PGE2 enhances Ca2+‐dependent ionic currents in the airway mucus gland cells

Abstract

Airway submucosal gland cell (SMGC) secretions are under the control of various secretagogues. Mechanisms of interactions between PGE2 and ACh in activating mucus cell ion current responses are examined in this study. PGE2 pretreatment sensitized ACh-induced short-circuit current (ISC) that were mediated by EP2 receptors and mimicked by forskolin. PKA inhibitors, 14–22 amide PKI (PKI) and Rp-cAMPs, prevented the effect of PGE2. Treatment with 0 [Ca2+]o or Ca2+ entry blocker, SKF96365, shifted the ACh concentration-response relationships to the right, but did not abolish PGE2-induced sensitization of the ACh response. An IP3 receptor antagonist and the Ca2+ entry blocker, 2-APB, abolished the ACh-induced response.

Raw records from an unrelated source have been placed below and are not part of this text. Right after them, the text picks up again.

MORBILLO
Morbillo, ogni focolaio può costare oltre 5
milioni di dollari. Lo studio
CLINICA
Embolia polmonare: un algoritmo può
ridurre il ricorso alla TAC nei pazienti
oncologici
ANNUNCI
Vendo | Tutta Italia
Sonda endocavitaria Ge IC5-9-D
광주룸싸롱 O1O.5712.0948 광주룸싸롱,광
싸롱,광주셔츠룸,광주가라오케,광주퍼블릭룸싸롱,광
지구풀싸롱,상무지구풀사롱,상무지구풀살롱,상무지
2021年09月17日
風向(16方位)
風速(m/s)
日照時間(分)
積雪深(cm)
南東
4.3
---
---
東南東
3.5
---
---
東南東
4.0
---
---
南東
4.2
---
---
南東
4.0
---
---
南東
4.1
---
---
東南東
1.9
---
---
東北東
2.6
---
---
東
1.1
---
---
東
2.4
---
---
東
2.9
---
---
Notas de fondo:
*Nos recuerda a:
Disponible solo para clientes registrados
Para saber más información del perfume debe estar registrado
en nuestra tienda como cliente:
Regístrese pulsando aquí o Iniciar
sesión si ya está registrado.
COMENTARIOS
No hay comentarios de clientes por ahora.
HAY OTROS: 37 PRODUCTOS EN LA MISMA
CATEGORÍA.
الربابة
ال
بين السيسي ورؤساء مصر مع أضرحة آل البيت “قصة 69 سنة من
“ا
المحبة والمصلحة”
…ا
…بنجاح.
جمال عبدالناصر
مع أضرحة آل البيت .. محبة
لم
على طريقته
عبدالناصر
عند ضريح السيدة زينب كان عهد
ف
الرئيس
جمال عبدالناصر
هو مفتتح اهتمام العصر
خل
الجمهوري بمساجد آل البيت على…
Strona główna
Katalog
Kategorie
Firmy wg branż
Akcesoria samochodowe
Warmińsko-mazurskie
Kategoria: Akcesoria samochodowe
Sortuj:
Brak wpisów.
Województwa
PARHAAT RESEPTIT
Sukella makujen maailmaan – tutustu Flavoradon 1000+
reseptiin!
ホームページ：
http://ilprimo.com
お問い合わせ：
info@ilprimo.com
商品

Under whole-cell patch clamp, IP3, dialyzed in the cytosol via patch pipette upon whole-cell formation, induced immediate increases in both KCa and CaCC currents that were prolonged by simultaneous inclusion of cAMP in the internal solution. The plateau phases of both currents were related to Ca2+ entry, abolishable by treatments with 0 [Ca2+]o, Gd3+, 2-APB, or SKF96365, and were also enhanced by membrane hyperpolarization. Abundant mRNA expressions for TRPC channels (TRPC-1>>3≈6>4) were detected in the mucus cells using real-time RT-PCR. Thus, PGE2, via EP2 receptors and the cAMP/PKA pathway, enhances ACh-induced, Ca2+-mediated ionic currents in mucus cells through activating Ca2+-entry independent mechanisms that are primarily responsible for sensitization of the ACh response. ACh-induced Ca2+ entry via non-selective cation channels was also enhanced by cAMP treatment, important for sustaining the ACh-induced response [Supported by a grant from the American Heart Association to J.M.F.].